Feature by Willard Manus

In November, l99l, the Danish-born painter and collagist Lilly Kristensen celebrated her thirty-first year in Greece with a major exhibition in Athens. It was her twelfth such exhibition and probably her last, because she, like many other foreign artists who made Greece--and particularly the islands--their adopted home, is saying farewell to all that.

Kristensen has given up her house in Mykonos and her studio in Athens to return to Denmark and the farmhouse near the North Sea where she was born. It is not just sentiment and the pull of roots which are luring her back home, but the change in the quality of life in Greece.

"When I first arrived in Mykonos in l960, I was on my own, with very little money and only a scanty knowledge of Greek. Mykonos at the time had electricity only for a few hours at night and no running water at all, but within twenty-four hours I knew that the island was the place for me. I had never felt such peace before, such contentment born of love and ease. My life became for the first time the one I really wanted to live."

Much to her surprise, Kristensen discovered that she was not the only foreign artist on the island. There were five others, all painters, one of whom, Luiz Orozco, she eventually married and had two children by.

"We lived simply at first, on very little money," Kristensen recalled. "We rented a house for fifteen dollars a month, cooked on little kerosene stoves, endured many heatless winters, even washed diapers in cold water when the kids came."

Kristensen's psychic connection to Mykonos survived those obstacles. No matter how hard life was, it always seemed wonderful to her. "It's a cliche to say it now, but Mykonos was such a beautiful, unspoiled and inspiring place then. It affected me in so many indescribable ways.
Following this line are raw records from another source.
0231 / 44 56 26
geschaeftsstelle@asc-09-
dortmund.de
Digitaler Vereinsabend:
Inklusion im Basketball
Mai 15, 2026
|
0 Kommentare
All my training and previous painting had been in cold countries--Denmark and England. The sun, light and colors of Cycladic Mykonos literally turned me inside out."
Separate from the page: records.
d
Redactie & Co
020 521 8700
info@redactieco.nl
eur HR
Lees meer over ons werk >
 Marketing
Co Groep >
She learned much from her husband, but credits an extraordinary woman named Vienoula as being the main artistic influence on her. "Vienoula lived in England before the second world war and had studied weaving techniques. When she returned to Mykonos, it was with a mission--to make Mykonos the weaving center of Greece. With the help of Hal Goldman, an expatriate American artist, she taught the village women how to dye and weave the wool, which patterns to follow. The first things they did were true works of art."
Kristensen was fascinated by these woven goods. "I started buying them and hanging them in my house," she said. "Then I realized that the colors in the wools reflected the grays and browns of the landscape, the blues and sunset pinks of the sky, and the whiteness of the houses. I knew I had to try and make pictures with them."
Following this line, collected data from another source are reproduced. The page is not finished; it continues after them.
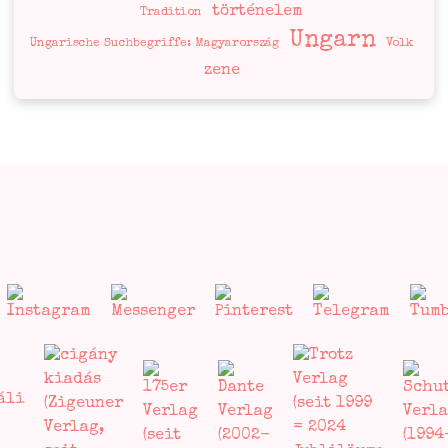
történelem
Tradition
Ungarn
Ungarische Suchbegriffe: Magyarország
Volk
zene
She started out with simple landscapes at first, sewing individual pieces on to burlap backing, but she abandoned this slow and arduous process in favor of starching the fabric pieces to avoid unraveling, then layering and glueing them onto panels to give them texture and dimension.

"Once I learned to handle the material, I went on to more detailed work--village scenes and people, churches, tavernas, fishermen and their boats, and so on," Kristensen explained. "I worked from sketches, but found that the collages were taking over from painting for me. Anyway, with two small kids at home, it wasn't practical for me to paint. Every time I got started on something, a problem would come up and I'd have to deal with it.
Paints got dry in the pot and I'd have to start all over."

Kristensen began to sell her work to the tourists who came to Mykonos in the 60's, enabling her to buy a one-room house which was gradually expanded over the years. The money also subsidized trips to other parts of Greece, where she searched out hand-loomed materials for her collages.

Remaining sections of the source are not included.